I guess how I think that differs from some other styles of creating a character, is that I still don't consciously create them. I don't make lists of their interests or characteristics, or family backgrounds, I let those things come to me in the story. I don't plan their role in the story from beginning to end, I let that unfold before me. I also don't get my ideas from any specific source, like a person I know. I don't base the characters on anyone.

(Well, I have, a couple of times, when I was requested to do so, but even then, deep down, I never thought that the character was that person, just similar to them in some major aspects, so the character ended up being their own person anyway and having characteristics the inspiration didn't have and making decisions they never would have. I think it would be very hard for me the recreate someone entirely, because my mind just isn't wired that way. Fictional characters are as unique to me as "real" people.)

Even though there are no specific sources where my character would spring from, there definitely are specific thoughts or ideas that come to my head, and because I was thinking them, these characters specifically came to me, and not some other characters. Let's take an obvious example: I never would've written an explicitly asexual character if I hadn't discovered asexuality. That's pretty straightforward. But how I think the characters come to me, is a process of more subtle and smaller thoughts and ideas.

In the end, it's a web. It's impossible to say, whether the character is like this because the story needed them to be that way for me to be able to tell it, or if the story is that way, because the character couldn't have made any other choices because of who they are. Everything is connected to everything. It's a whole, more than the answer of a math equation. The character, and the story.
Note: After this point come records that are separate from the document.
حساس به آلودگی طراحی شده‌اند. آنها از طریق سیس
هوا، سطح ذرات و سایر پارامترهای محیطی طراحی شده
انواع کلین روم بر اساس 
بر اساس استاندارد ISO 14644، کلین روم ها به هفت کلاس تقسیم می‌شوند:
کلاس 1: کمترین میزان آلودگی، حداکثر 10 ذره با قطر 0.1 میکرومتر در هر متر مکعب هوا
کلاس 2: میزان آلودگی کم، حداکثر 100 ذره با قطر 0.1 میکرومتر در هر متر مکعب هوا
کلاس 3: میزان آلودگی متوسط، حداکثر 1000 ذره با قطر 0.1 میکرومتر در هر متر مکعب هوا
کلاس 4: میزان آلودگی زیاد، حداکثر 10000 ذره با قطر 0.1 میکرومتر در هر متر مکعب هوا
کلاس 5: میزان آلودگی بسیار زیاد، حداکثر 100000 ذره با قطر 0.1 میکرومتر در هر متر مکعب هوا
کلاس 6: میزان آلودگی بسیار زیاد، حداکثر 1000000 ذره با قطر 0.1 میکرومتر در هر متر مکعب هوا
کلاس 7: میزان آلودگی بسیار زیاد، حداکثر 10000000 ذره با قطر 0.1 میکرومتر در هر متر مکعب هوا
Sometimes, of course, I can pin point that "I probably ended up writing a character who had this trait because I had seen or heard this thing." But that's not the norm. Most often I couldn't tell which came first, the egg or the chicken. I think the human brain is capable of so much more than A-> B -> C kind of thinking. I think it's more often that all these things that are enough for the character to be a person, just come to me at the same time. Or that this thing and that thing that resonated with an outside thing were already in me, and they together resulted in a character, so it's impossible to say which one was the main reason, or there first, or the last nail.

I'm rambling.

Let's look at some characters.


This is Gemma. She only came to me in one sentence, one encounter with one of the main characters. She was not pleasant at all, and I wasn't that interested in her in the beginning, but then it became apparent to me why she acted the way she did and how her life story had led her to that point, and she became one of the dearest faces to me in that world.


This is Sierra. She started out as a sick girl I didn't really know because she spent most of the time sleeping. But when she got better she became an important part of the story, and her story is everything but finished, so I continue to learn new things about her personality. 


These are Cherry and Forrest. I needed a detective who would be unable to solve the crime, and a detective who could, and these two came to me. Their individual strengths and weakness determined how the mystery unfolded.



This is Ririn. She's the character who was actually based on someone, but soon enough started to live her own life and oh my, did her and her friends adventures become a long story.


Derek is one of the characters that I can't say I like, but for some reason he insists on appearing in the story, over and over again. What can I do.


Hart is one of my most beloved characters. He's in a story with multiple viewpoint characters but he's sort of my default viewpoint, and I love looking at the other characters through his warm, fatherly, if often misguided eyes.

I guess what I'm saying is I discover characters in different points of the story and my initial thoughts about them may not always be right or fair to them. But I'll always get to know them more when I write more.

I love that they keep surprising me.